Brief
Reading the records below, find how many lines include the word "Smoothies" and give that number alone.

Exercise data
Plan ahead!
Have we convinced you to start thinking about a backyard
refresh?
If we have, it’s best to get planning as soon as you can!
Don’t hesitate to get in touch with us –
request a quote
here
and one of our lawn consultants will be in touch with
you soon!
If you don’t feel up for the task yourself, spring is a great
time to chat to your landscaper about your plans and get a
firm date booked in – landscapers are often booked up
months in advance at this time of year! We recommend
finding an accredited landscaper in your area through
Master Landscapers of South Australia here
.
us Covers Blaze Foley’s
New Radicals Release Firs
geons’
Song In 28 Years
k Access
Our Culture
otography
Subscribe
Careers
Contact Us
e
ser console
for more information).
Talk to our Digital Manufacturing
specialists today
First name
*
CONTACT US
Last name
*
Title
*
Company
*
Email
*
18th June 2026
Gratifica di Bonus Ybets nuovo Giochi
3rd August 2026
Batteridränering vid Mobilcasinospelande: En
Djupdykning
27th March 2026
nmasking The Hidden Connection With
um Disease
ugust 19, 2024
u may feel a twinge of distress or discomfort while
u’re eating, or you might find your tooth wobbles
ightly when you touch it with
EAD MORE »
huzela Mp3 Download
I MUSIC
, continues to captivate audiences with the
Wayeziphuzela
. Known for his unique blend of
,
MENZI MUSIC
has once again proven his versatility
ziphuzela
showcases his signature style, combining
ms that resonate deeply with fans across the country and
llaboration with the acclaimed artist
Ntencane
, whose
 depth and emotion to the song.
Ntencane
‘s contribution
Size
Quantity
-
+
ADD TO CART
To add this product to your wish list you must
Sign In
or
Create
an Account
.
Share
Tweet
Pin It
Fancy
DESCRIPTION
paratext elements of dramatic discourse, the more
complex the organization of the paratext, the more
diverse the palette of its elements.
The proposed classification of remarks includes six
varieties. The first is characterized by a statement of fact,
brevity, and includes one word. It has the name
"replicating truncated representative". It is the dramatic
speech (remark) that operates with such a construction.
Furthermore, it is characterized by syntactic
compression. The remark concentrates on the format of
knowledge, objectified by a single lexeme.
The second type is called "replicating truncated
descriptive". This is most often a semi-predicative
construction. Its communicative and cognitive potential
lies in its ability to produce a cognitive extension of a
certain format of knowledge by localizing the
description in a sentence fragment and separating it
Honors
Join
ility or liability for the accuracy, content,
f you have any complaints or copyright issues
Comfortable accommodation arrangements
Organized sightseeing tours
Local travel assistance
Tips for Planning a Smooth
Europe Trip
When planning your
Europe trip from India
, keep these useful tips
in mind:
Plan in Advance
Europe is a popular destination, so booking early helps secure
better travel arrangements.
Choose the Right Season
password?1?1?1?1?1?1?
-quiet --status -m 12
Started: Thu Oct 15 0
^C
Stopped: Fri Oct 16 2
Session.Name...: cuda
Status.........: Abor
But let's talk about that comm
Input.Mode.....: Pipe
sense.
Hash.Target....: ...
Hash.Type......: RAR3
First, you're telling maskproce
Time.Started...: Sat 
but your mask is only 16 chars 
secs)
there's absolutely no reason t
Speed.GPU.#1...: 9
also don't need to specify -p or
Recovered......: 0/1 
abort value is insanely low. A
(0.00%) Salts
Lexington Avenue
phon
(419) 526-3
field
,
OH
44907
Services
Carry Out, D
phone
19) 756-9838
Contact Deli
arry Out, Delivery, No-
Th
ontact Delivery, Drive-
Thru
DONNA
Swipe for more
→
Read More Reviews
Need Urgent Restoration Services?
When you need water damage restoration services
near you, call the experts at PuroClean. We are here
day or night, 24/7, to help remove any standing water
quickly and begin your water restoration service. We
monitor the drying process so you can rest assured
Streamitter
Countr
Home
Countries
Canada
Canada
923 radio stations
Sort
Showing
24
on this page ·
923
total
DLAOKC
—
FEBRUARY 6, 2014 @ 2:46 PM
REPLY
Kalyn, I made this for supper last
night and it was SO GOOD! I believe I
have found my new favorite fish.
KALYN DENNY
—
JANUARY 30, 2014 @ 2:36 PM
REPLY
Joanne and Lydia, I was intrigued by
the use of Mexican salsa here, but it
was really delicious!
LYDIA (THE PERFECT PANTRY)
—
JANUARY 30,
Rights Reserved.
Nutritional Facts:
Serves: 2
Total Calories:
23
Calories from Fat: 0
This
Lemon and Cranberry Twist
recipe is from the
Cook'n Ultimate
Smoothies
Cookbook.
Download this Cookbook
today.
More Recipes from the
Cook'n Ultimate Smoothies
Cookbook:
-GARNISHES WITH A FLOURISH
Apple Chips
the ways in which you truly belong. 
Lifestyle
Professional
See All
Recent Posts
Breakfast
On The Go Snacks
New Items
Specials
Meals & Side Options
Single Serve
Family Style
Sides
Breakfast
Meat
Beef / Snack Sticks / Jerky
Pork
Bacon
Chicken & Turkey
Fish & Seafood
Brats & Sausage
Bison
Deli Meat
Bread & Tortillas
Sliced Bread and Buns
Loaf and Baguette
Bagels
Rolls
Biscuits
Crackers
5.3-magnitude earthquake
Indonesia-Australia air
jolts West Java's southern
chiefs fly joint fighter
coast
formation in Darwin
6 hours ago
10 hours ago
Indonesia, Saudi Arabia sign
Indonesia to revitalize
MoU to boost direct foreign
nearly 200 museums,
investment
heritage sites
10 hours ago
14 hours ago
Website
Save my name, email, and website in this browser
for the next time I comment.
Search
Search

Expected answer
2